Donnerstag, 18. September 1918
Von der Reichsfleischkarte gelten in Bonn die einzelnen Abschnitte nicht mehr auf 25 Gramm, wie darauf gedruckt ist, sondern auf den zehnten Teil der in Bonn ausgegebenen Wochenmenge. Die Metzger müssen daher die Abschnitte für die ganze Woche abnehmen, was sie freilich bisher auch schon allgemein getan haben.
(Bonner Zeitung, Rubrik „Aus den Städtischen Nachrichten“)
70. Geburtstag von Friedrich Soennecken. Kommerzienrat Friedrich Soennecken wird morgen 70 Jahre alt. Er ist trotz seines Eintritts in das psalmistische Patriarchenalter noch auf der vollen Höhe seiner Schaffenskraft und es entspricht nicht ganz seiner rastlos wirkenden Wesensart, an diesem Tage seine Lebensarbeit rückschauend zu verfolgen. Betrachtet er doch sein Werk durchaus noch nicht als abgeschlossen. Wir glauben die initiative Natur des Siebzigjährigen dahin bewerten zu sollen, daß er als einer der tätigsten und erfolgreichsten deutschen Industriellen nach dem Kriege sich an Deutschlands wirtschaftlichem Aufschwung noch gerne an seinem Teil beteiligen möchte. […]

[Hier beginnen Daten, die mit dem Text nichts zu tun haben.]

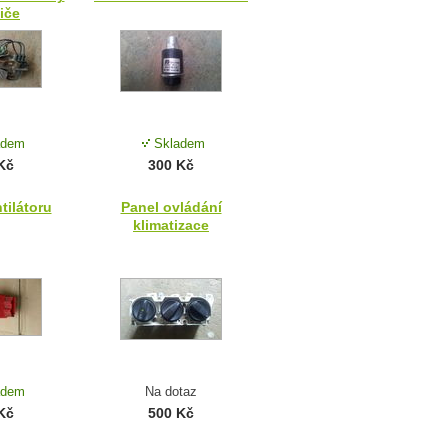
iče
adem
Skladem
Kč
300 Kč
tilátoru
Panel ovládání
klimatizace
adem
Na dotaz
Kč
500 Kč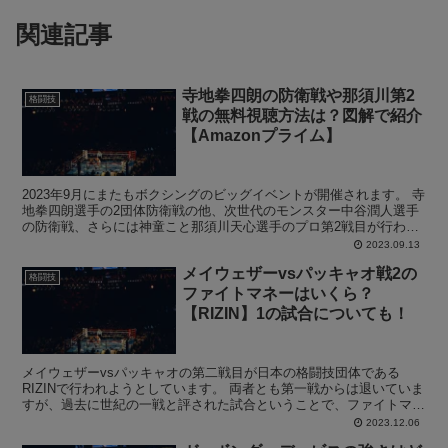
関連記事
寺地拳四朗の防衛戦や那須川第2
格闘技
戦の無料視聴方法は？図解で紹介
【Amazonプライム】
2023年9月にまたもボクシングのビッグイベントが開催されます。 寺
地拳四朗選手の2団体防衛戦の他、次世代のモンスター中谷潤人選手
の防衛戦、さらには神童こと那須川天心選手のプロ第2戦目が行われ
ます。 そんな試合は、Amazonプライムで無料...
2023.09.13
メイウェザーvsパッキャオ戦2の
格闘技
ファイトマネーはいくら？
【RIZIN】1の試合についても！
メイウェザーvsパッキャオの第二戦目が日本の格闘技団体である
RIZINで行われようとしています。 両者とも第一戦からは退いていま
すが、過去に世紀の一戦と評された試合ということで、ファイトマネ
ーについて気になる方は多いでしょう。 そこでこの記...
2023.12.06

Ein besonderes Kapitel der Betätigung Soenneckens, die wiederum seinem Sinn für schöne Schriftformen entsprang, bildet sein Eintreten für die Antiqua-Schrift in unsern deutschen Zeitungen und Zeitschriften. Namentlich in Rücksicht auf das Ausland, dem unsere Frakturschrift nicht geläufig ist, wirbt Soennecken hierfür, und er verspricht sich hierbei besondere Erfolge bei der Verfolgung unserer politischen und wirtschaftlichen Interessen. Obwohl Soennecken mit der Zähigkeit des Westfalen und mit außerordentlicher Gründlichkeit für die Antiqua-Schrift kämpft, hat sich unser Kultusministerium dieser Frage gegenüber bisher zum mindesten abwartend verhalten. […]
Es entspricht dem treudeutschen Sinne Soenneckens, ein glückliches Kriegsende für unser Vaterland zu erleben, und wir können ihm an seinem Jubeltage nichts Besseres wünschen, als daß er nach Einkehr des Friedens mit ungebrochener Schaffenskraft noch viele Jahre als geistesreger Leiter an der Spitze seiner blühenden Unternehmungen stehen möchte.

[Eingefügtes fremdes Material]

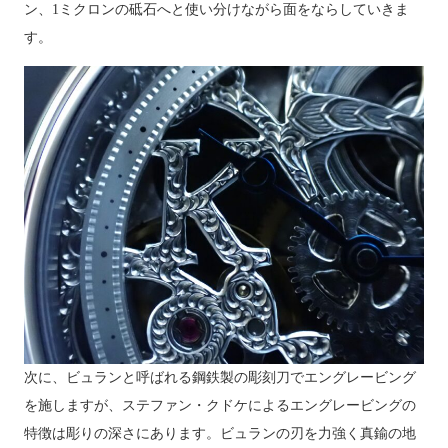
ン、1ミクロンの砥石へと使い分けながら面をならしていきま
す。
次に、ビュランと呼ばれる鋼鉄製の彫刻刀でエングレービング
を施しますが、ステファン・クドケによるエングレービングの
特徴は彫りの深さにあります。ビュランの刃を力強く真鍮の地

(Bonner General-Anzeiger, Rubrik „Aus Bonn“)
Beuel: Die geehrte Redaktion möchte ich „zur Gründung von ländlichen Arbeitsheimen für sittlich gefährdete Mädchen und Frauen“ auf Nachstehendes aufmerksam machen. Nicht allein, daß Mädchen und Frauen, die in den Munitionsfabriken arbeiten, sittlich gefährdet sind, sondern auch in den Kontors, Büros usw. Ganz besonders möchte ich auf die Vereine noch aufmerksam machen, die ihre jungen, meist unerfahrenen Mitglieder zu nächtlichen Ausflügen verleiten. Junge Mädchen sind von einem Verein eingeladen, um 8 Uhr abends einen Ausflug zu machen und kamen vom Ausflug nachts um 1 Uhr zurück. Ist das so richtig? Ist es an der Ordnung, daß solche jungen Leute in die Kneipen geführt werden? Hier müßte Behörde und Polizei eingreifen, um solche Ausflüge zu verhindern, oder aber den Einberufern ordentlich auf die Finger sehen. Jetzt im Kriege, wo der Vater im Felde, die Mutter über alle Maßen beschäftigt ist, die Aufsicht daher nicht so gehandhabt werden kann, muß auch in diesem Sinne etwas geschehen. In den meisten Büros, Kontors wird eine Sprache geführt, und zwar von Männern jungen Mädchen gegenüber, die alte Leute erröten lassen. Also nicht halbe, sondern ganze Arbeit machen. Ergebenst Frau E. D.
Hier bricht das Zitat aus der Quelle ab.